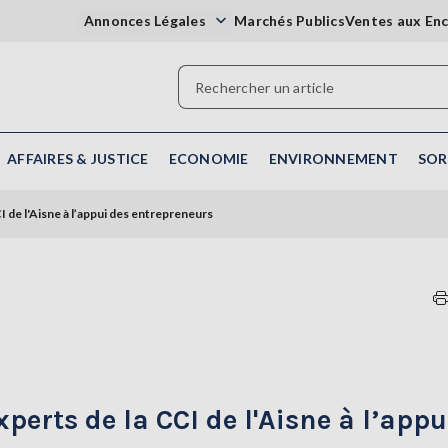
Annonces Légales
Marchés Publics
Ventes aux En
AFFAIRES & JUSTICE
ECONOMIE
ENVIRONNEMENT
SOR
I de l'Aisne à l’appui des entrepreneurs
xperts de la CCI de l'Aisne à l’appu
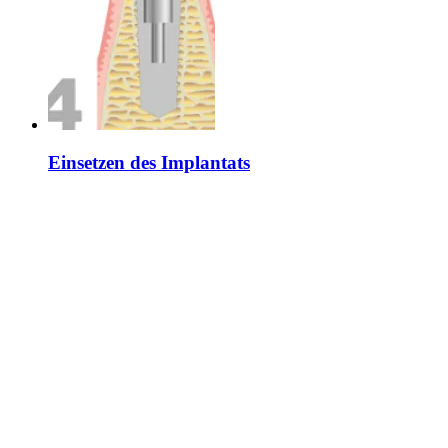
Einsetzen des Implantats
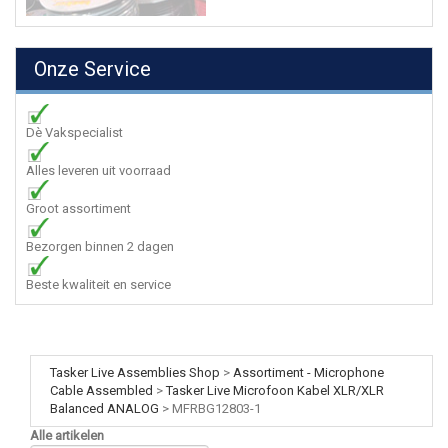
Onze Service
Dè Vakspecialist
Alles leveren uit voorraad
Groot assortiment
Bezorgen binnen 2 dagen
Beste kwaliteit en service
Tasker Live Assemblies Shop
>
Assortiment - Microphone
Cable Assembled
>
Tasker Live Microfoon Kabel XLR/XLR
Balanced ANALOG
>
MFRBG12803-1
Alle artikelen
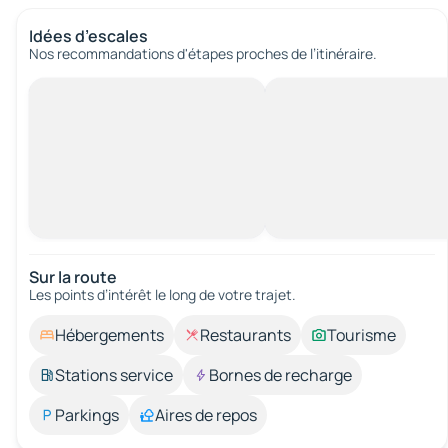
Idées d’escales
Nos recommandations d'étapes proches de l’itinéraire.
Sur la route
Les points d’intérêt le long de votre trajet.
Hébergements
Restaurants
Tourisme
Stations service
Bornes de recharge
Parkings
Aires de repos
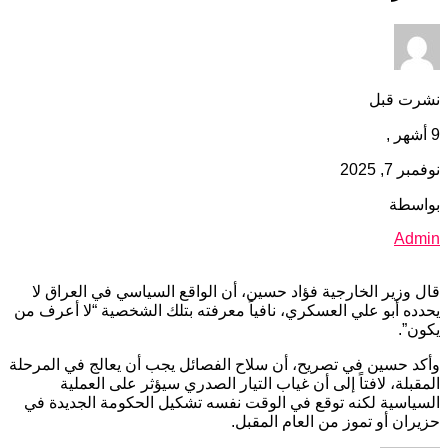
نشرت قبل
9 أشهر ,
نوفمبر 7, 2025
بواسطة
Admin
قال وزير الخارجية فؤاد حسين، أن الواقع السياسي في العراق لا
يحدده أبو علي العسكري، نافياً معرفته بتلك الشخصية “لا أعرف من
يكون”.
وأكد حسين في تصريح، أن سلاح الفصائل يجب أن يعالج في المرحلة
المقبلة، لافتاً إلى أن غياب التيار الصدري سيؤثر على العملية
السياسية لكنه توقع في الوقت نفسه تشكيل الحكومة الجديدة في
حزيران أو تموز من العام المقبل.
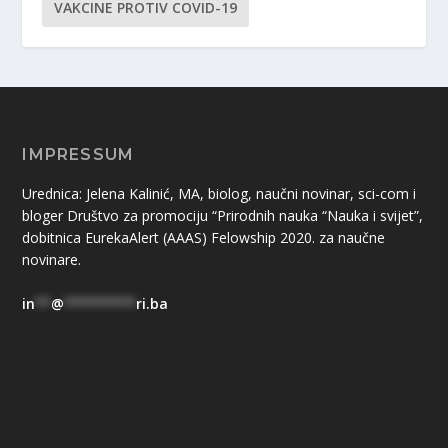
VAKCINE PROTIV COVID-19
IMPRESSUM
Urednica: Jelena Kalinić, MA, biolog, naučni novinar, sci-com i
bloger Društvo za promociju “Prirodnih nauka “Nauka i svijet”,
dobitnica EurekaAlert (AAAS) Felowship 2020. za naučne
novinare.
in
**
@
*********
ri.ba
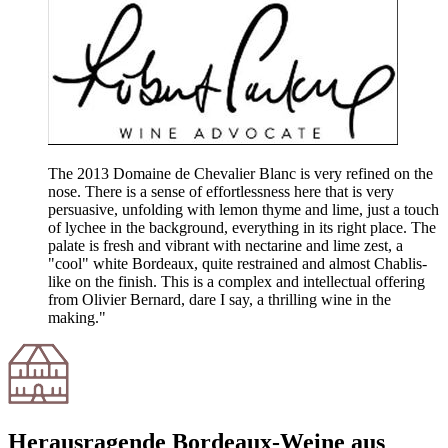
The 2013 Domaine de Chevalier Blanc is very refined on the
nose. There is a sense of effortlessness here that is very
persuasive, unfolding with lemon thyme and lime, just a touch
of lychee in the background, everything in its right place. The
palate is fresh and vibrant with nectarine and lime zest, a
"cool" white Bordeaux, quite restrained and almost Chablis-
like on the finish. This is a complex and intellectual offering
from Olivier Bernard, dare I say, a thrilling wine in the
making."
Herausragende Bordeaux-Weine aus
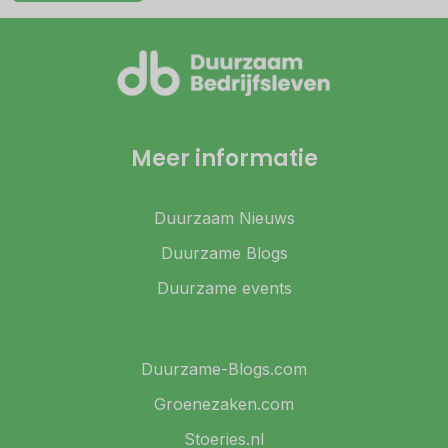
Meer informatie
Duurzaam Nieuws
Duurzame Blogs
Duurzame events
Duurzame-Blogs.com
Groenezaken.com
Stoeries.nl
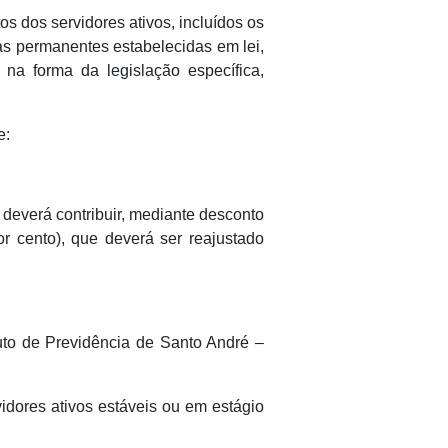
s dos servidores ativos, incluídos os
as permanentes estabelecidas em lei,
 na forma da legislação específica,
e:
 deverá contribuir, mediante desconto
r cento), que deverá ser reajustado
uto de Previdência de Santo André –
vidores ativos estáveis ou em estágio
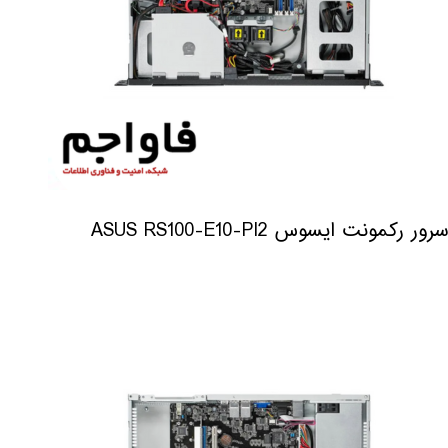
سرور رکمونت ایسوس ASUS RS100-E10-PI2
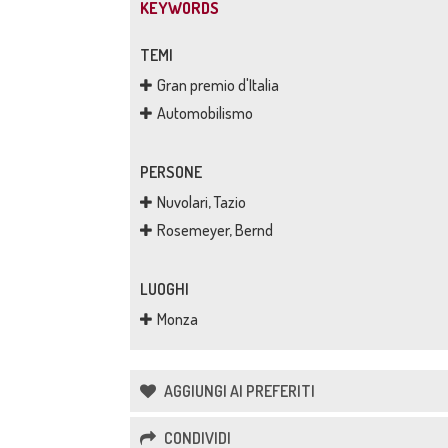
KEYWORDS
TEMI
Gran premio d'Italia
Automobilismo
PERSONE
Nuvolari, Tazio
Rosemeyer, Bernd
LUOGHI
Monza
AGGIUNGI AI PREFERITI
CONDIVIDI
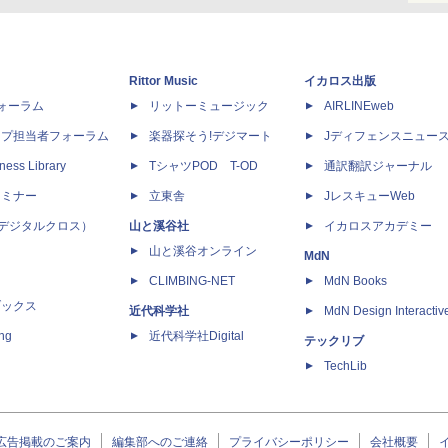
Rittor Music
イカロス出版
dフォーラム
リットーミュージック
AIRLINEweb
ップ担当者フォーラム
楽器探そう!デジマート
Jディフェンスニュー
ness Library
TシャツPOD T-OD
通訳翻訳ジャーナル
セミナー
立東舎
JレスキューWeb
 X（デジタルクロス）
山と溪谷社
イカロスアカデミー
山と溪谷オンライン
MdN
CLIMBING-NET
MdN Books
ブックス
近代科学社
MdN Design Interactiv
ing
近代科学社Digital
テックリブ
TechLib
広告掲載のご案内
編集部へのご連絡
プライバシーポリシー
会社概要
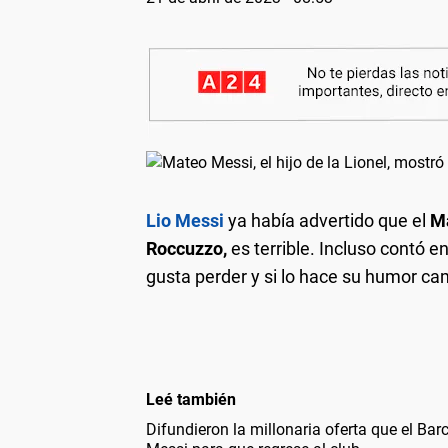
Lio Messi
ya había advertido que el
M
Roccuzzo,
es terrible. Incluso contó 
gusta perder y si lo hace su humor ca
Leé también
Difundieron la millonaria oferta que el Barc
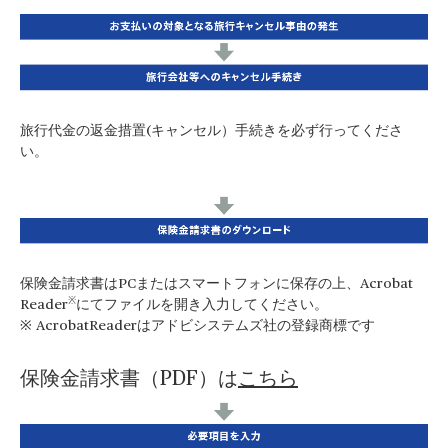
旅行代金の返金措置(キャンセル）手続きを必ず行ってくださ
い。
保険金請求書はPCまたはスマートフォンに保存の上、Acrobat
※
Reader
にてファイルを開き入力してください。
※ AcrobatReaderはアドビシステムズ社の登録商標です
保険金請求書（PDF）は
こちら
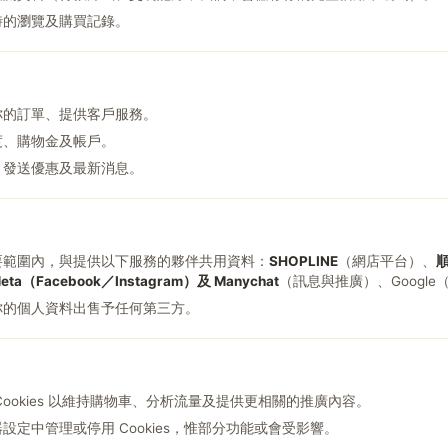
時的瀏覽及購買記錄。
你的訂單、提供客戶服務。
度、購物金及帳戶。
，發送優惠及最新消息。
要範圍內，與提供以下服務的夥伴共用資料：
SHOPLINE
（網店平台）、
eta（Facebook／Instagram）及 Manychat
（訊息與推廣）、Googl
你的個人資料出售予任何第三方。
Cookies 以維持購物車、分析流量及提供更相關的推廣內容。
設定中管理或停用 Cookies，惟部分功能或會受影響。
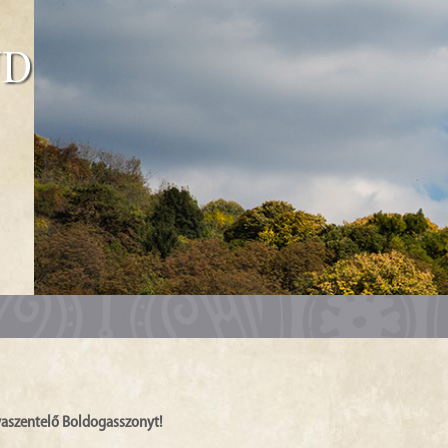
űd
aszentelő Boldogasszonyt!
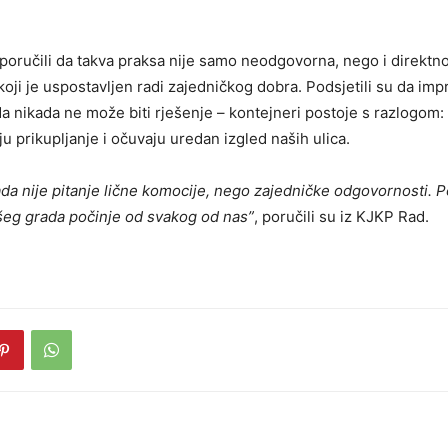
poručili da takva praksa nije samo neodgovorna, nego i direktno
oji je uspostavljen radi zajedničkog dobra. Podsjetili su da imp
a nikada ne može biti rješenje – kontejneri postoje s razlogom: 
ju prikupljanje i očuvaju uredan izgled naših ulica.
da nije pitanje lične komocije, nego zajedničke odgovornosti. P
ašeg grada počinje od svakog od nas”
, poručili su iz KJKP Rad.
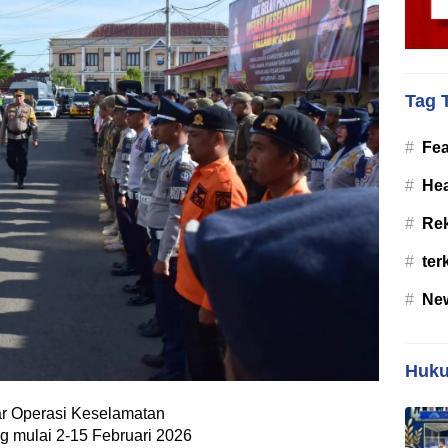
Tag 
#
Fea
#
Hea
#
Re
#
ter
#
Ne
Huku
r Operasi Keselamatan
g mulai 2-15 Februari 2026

TASK DETAILS: Your copy should run from the line that has "a nikada ne" through the last line above, exactly, with both ends in and pictures out.

RESPONSE BOX:
a nikada ne može biti rješenje – kontejneri postoje s razlogom: 
ju prikupljanje i očuvaju uredan izgled naših ulica.
da nije pitanje lične komocije, nego zajedničke odgovornosti. P
ašeg grada počinje od svakog od nas”
, poručili su iz KJKP Rad.
Tag 
#
Fea
#
Hea
#
Re
#
ter
#
Ne
Huku
r Operasi Keselamatan
g mulai 2-15 Februari 2026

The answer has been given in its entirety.